You must, my dear Lord, forgive the warmth which I express for Captain Layman; but he is in adversity, and, therefore, has the more claim to my attention and regard. If I had been censured every time I have run my ship, or fleets under my command, into great danger, I should long ago have been out of the Service, and never in the House of Peers.
I am, my dear Lord, most faithfully, your obedient servant,
NELSON AND BRONTE.
It is something to meet with the clear recognition that a man may be of more value than a ship. As Clarendon said, it is not all of an officer’s duty to bring his ship safe home again.

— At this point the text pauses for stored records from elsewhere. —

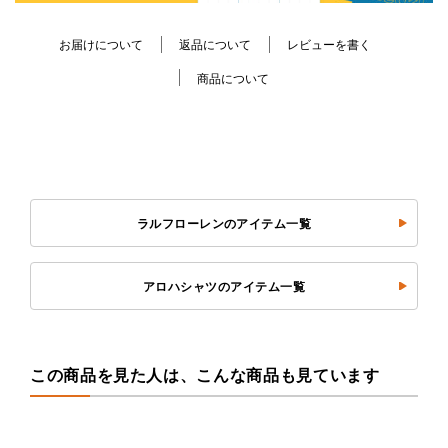
お届けについて
返品について
レビューを書く
商品について
ラルフローレンのアイテム一覧
アロハシャツのアイテム一覧
この商品を見た人は、こんな商品も見ています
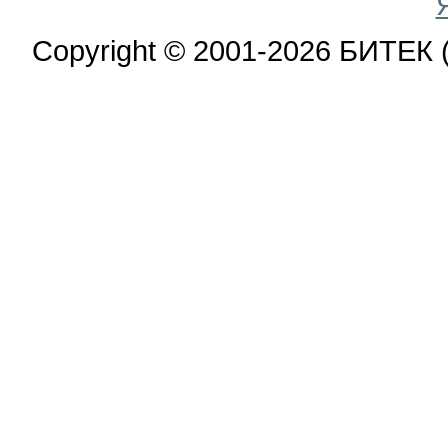
Copyright © 2001-2026 БИТЕК 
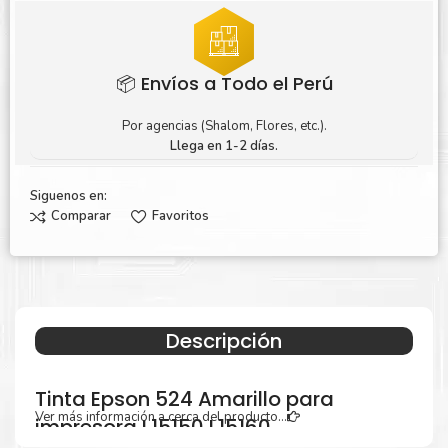
📦 Envíos a Todo el Perú
Por agencias (Shalom, Flores, etc.).
Llega en 1-2 días.
Siguenos en:
Comparar
Favoritos
Descripción
Tinta Epson 524 Amarillo para
Ver más información a cerca del producto...
impresora L15150 L15160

On the voyage back from Alexandria be had busied himself with vindications of his course in going there, manifesting again that over-sensitiveness to the judgment of others, which contrasts so singularly with his high resolve and self-dependence when assuming the greatest responsibilities. To Ball, to the Admiralty, and to the First Lord privately, he sent explanations of his action, accompanied by a summary of his reasons. As the latter have been given, one by one, as each step was taken, it is not necessary here to say more than that, in the author’s judgment, each successive movement was made upon good; grounds, and rightly timed. This is true, although Nelson was entirely misled as to Bonaparte’s object. The ruse of the latter, as put into effect by Villeneuve, not only deceived the British admiral, but, in its issue, confounded the French. The critical moment of decision, for the whole fruitless campaign, was when Nelson determined to go first off Messina, then to the Morea, and finally to Egypt, upon the inference that by this time one of three things must have happened. Either (1) he must have met the French fleet, personally or by his lookouts, or (2) it had returned to Toulon, or (3) it had gone on to Egypt. The first being eliminated, the choice he made between the others, wide as was the flight for which it called, was perfectly accurate. It is difficult to know which most to admire,—the sagacity which divined the actual, though not the intended, movements of the enemy, the fiery eagerness which gave assurance of a fierce and decisive battle, or the great self-restraint which, in all his fever of impatience, withheld him from precipitating action before every means of information was exhausted. There will be occasion to note again the same traits in the yet sharper trial he was soon to undergo.